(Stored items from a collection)
>>>

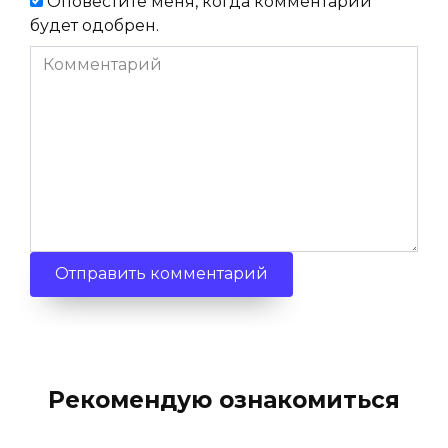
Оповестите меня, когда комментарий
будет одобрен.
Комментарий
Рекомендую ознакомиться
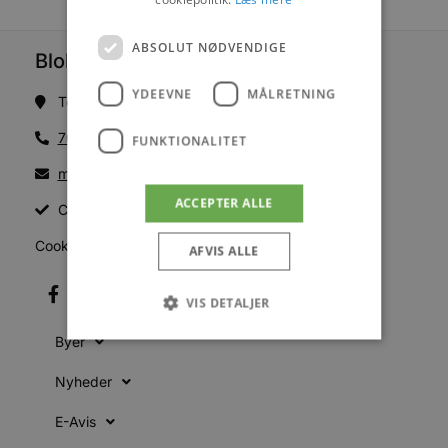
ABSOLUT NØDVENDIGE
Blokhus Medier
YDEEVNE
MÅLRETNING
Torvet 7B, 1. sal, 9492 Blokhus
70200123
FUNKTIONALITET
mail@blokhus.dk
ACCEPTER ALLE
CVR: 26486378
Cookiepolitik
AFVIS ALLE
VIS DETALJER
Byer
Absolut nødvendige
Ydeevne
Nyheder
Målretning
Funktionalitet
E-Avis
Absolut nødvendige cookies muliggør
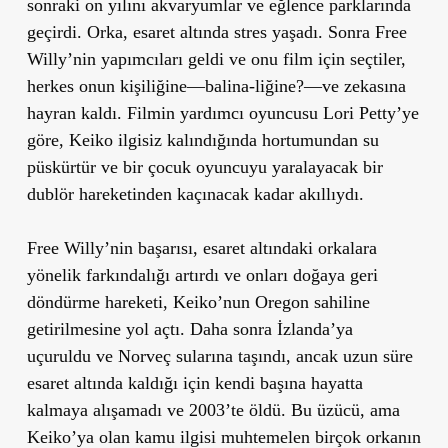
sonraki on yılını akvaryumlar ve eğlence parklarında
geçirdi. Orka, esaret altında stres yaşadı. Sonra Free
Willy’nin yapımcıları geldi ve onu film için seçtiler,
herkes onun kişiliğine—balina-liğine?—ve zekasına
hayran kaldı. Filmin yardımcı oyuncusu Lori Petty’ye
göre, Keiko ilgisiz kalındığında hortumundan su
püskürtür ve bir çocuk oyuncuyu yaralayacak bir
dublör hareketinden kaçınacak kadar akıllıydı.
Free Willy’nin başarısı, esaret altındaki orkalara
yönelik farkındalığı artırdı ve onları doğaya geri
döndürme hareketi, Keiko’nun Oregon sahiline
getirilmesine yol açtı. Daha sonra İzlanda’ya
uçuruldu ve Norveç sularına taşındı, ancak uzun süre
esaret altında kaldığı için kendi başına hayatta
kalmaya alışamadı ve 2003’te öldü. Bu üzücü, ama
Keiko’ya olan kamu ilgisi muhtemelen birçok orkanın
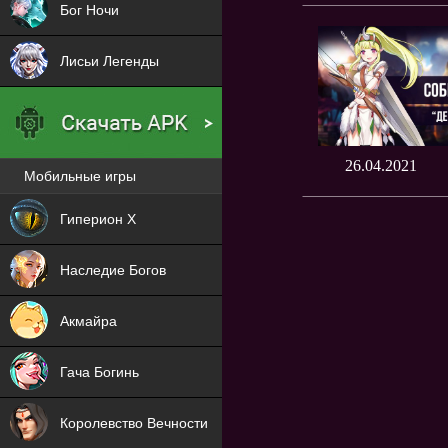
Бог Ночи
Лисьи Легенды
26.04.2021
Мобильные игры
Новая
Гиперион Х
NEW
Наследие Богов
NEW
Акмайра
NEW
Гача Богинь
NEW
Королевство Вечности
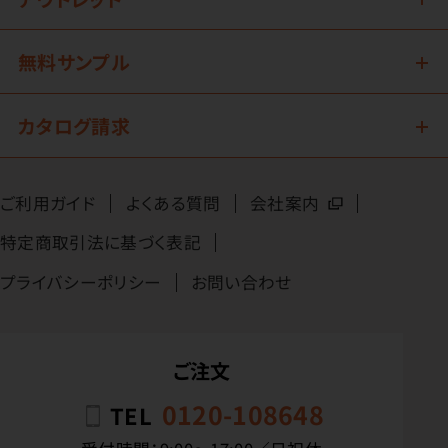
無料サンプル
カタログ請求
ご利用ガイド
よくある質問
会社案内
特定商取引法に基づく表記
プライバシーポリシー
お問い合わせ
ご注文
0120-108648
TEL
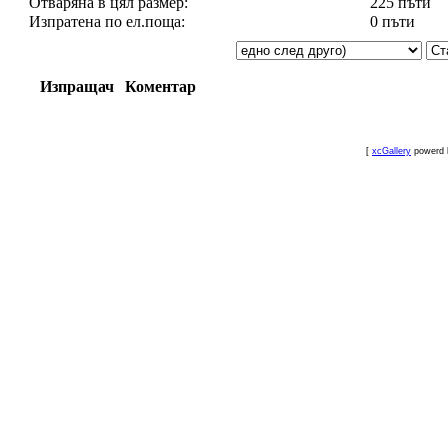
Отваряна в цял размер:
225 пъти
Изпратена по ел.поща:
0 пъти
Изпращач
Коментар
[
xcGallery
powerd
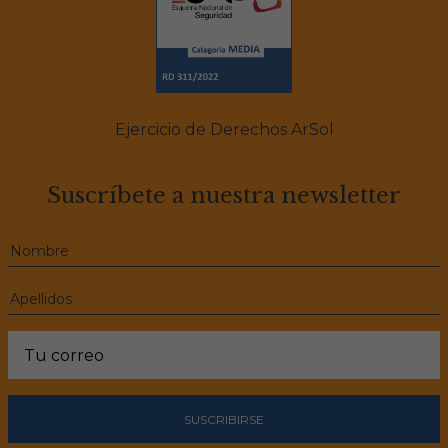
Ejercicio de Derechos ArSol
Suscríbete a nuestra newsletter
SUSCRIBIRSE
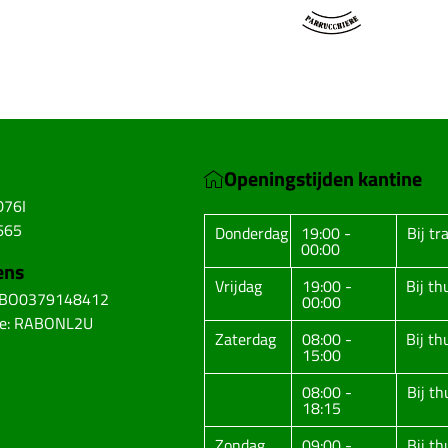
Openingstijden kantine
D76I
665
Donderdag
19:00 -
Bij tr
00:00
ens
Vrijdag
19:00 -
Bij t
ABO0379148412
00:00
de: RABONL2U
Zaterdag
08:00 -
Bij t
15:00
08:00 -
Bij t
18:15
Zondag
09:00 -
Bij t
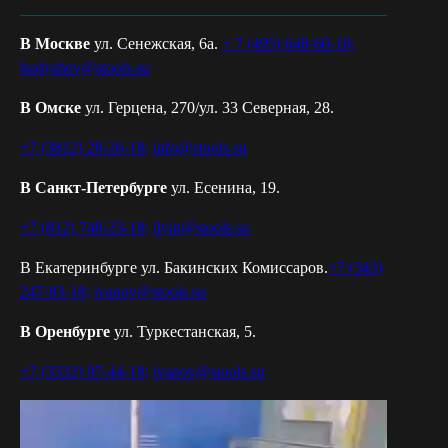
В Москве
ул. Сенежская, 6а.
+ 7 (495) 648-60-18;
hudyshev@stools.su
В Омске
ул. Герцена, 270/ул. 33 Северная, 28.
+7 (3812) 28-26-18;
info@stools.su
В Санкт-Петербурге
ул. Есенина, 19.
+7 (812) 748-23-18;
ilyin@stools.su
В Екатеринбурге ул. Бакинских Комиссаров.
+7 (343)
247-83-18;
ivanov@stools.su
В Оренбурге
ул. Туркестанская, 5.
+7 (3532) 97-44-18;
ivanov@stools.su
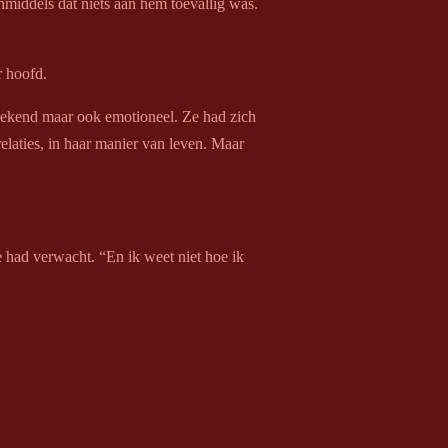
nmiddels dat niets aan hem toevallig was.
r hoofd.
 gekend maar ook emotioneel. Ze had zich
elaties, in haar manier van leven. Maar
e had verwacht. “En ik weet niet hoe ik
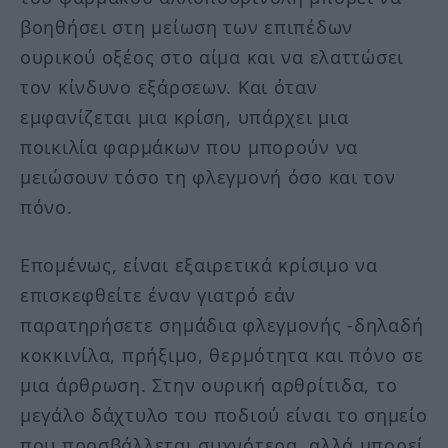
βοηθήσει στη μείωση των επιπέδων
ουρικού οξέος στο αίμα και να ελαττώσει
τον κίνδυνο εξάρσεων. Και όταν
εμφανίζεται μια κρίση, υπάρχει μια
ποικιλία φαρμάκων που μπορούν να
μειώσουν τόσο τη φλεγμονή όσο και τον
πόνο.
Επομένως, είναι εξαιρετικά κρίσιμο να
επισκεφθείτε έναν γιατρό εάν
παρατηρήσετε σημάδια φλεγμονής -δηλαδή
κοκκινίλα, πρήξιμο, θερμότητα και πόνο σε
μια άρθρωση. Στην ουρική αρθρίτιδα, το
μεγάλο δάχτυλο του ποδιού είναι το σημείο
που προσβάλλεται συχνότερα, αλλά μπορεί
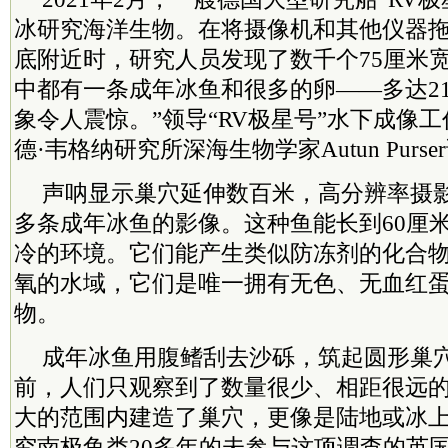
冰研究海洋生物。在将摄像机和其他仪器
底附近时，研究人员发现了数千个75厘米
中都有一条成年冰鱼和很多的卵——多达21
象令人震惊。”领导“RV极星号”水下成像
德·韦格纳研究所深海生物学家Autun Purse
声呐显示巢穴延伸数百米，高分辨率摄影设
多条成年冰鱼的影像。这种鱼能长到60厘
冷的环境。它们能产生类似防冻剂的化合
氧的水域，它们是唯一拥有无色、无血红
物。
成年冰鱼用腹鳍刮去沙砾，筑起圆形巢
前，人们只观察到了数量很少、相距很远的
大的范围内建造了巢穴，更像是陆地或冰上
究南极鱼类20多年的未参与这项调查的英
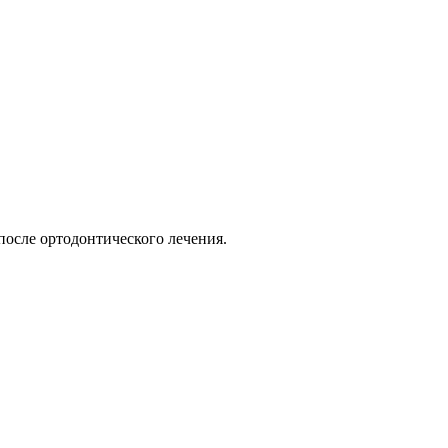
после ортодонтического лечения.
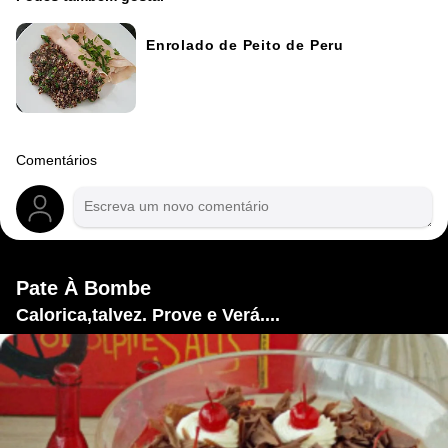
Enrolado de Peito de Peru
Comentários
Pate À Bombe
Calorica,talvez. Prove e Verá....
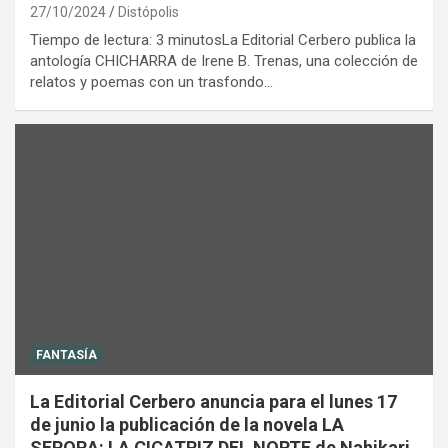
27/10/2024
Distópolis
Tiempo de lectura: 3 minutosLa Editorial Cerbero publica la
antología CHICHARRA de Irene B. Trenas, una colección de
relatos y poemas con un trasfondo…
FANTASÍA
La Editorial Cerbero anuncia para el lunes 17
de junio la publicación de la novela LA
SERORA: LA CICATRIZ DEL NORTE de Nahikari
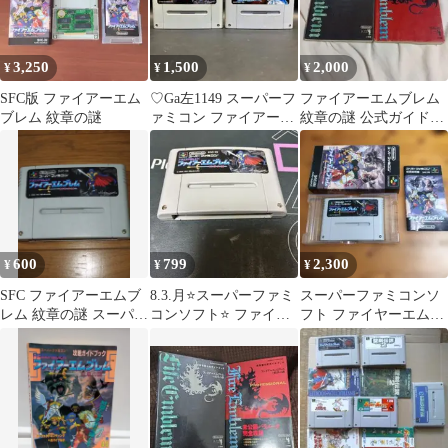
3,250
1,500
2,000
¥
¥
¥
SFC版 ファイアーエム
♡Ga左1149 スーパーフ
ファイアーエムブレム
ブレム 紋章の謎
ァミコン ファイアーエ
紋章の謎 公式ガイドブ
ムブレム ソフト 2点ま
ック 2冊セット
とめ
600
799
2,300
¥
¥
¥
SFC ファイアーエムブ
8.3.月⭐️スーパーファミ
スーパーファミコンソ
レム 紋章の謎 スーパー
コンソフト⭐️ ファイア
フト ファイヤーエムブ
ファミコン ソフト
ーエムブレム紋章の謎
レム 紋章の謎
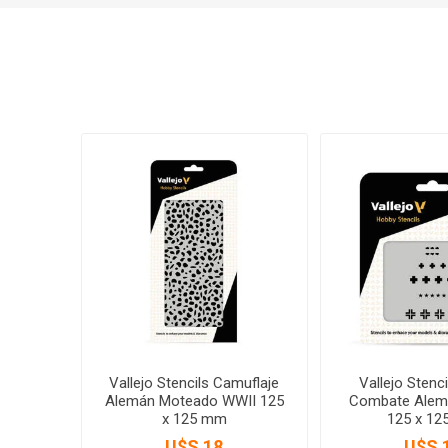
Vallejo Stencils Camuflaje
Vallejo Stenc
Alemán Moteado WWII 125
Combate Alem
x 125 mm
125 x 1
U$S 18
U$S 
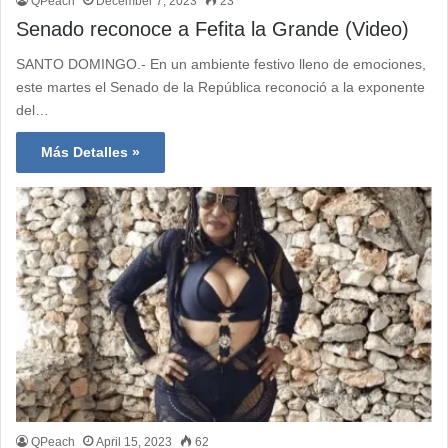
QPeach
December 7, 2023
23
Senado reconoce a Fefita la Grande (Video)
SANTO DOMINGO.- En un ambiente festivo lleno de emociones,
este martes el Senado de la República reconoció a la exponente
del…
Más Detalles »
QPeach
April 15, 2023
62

<<<

TASK BRIEF: Go through the entries above and count the lines containing the word "esaret"; give only that count.

ANSWER SPACE: 3